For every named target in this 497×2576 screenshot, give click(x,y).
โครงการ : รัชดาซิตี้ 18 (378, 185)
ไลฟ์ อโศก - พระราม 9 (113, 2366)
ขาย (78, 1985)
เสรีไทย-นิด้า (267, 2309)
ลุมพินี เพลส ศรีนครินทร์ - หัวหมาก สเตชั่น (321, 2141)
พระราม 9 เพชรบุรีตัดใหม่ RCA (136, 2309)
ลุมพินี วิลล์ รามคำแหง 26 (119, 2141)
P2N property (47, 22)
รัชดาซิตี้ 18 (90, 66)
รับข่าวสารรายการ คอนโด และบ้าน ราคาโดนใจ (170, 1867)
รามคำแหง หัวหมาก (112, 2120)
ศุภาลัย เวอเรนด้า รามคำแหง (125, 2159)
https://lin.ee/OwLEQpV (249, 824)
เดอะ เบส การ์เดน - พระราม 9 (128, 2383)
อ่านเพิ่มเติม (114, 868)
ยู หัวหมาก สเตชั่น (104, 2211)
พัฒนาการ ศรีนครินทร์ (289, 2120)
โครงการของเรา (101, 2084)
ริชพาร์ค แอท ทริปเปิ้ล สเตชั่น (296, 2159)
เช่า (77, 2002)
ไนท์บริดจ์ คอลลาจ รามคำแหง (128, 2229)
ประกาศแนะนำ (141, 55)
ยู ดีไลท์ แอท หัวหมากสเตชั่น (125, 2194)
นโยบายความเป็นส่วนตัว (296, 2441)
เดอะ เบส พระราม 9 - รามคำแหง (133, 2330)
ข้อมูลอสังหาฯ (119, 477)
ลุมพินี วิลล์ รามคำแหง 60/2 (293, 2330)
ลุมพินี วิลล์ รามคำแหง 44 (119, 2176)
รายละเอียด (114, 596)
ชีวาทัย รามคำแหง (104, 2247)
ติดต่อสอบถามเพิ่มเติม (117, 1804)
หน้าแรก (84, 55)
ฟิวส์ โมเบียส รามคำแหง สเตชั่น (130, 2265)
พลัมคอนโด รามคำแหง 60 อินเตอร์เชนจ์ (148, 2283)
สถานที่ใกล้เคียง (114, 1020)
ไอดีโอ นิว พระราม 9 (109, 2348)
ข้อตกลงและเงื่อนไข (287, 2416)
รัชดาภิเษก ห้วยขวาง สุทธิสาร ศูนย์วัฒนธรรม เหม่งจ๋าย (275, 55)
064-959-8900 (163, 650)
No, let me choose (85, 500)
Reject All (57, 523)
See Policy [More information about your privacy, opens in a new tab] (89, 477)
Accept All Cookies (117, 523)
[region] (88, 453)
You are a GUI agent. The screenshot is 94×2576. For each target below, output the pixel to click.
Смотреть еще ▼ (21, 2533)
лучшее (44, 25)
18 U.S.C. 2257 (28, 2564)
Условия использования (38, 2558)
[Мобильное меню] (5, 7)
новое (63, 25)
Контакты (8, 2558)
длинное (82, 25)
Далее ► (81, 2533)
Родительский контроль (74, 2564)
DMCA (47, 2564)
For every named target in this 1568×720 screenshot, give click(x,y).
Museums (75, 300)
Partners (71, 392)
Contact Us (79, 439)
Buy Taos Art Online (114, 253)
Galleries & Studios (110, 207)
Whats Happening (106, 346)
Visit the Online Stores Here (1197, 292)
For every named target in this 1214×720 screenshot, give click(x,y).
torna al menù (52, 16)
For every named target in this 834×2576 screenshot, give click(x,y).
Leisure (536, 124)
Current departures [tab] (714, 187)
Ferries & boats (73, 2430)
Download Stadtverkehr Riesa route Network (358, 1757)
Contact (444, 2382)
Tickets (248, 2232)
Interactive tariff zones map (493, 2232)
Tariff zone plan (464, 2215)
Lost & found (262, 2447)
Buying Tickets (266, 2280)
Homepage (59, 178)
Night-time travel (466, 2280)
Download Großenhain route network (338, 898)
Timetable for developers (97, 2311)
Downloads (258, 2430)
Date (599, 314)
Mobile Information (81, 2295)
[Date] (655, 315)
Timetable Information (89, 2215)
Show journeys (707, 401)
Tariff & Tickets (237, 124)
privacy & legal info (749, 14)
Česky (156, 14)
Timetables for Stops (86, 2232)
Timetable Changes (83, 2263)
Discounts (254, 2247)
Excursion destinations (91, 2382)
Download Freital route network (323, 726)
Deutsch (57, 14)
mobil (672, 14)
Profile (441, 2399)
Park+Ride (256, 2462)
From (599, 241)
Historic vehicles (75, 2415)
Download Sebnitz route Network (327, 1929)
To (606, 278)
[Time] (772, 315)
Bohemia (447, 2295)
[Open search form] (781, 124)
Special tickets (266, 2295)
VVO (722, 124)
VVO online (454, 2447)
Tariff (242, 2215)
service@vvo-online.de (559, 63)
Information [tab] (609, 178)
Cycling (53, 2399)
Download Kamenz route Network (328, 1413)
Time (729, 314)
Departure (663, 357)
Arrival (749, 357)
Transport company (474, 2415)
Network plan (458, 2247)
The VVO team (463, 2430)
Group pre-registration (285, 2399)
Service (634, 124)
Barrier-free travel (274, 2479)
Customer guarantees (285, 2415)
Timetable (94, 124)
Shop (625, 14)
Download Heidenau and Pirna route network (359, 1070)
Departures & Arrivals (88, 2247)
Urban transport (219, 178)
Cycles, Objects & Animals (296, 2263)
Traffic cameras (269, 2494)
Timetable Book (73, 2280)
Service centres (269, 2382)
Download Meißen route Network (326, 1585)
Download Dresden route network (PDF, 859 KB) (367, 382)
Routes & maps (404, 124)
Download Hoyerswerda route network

·····

• **What to produce**: Gather each line in the entries above where the string "named" is found.

• **Output of the exercise**:
For every named target in this 497×2576 screenshot, give click(x,y).
For every named target in this 1568×720 screenshot, give click(x,y).
For every named target in this 1214×720 screenshot, give click(x,y).
For every named target in this 834×2576 screenshot, give click(x,y).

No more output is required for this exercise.